Discussion Overview
The discussion centers around the derivation of Stokes' law, exploring whether it is an empirical law or can be derived from fundamental principles, specifically through the Navier-Stokes equations. Participants consider both analytical and numerical methods for deriving the law.
Discussion Character
- Exploratory, Technical explanation, Debate/contested
Main Points Raised
- One participant questions whether Stokes' law can be derived or if it is purely empirical.
- Another participant suggests that it can be derived by solving the small fluid-mass limit of the Navier-Stokes equations.
- A different participant confirms that it is possible to derive Stokes' law analytically.

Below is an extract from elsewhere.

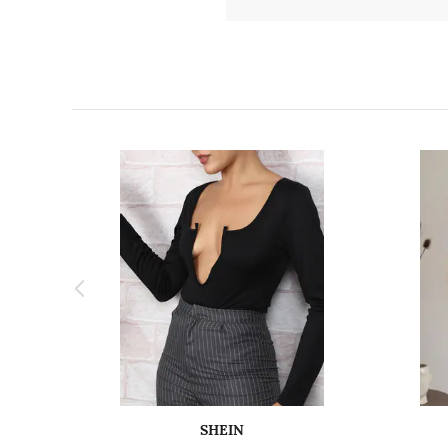
SHEIN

- There is a query about whether the derivation requires analytical methods or if numerical methods, such as finite element analysis, are necessary.
- One participant mentions that deriving Stokes' law analytically involves working intuitively to find the appropriate velocity profile equations and suggests using Occam's razor to simplify the equations.
Areas of Agreement / Disagreement
Participants express differing views on the methods of derivation, with some asserting that an analytical approach is possible while others imply that numerical methods might also be considered. The discussion remains unresolved regarding the best approach to derive Stokes' law.
Contextual Notes
Participants reference the Navier-Stokes equations and the need for specific assumptions about fluid behavior, such as the small fluid-mass limit, but do not clarify all assumptions or mathematical steps involved in the derivation.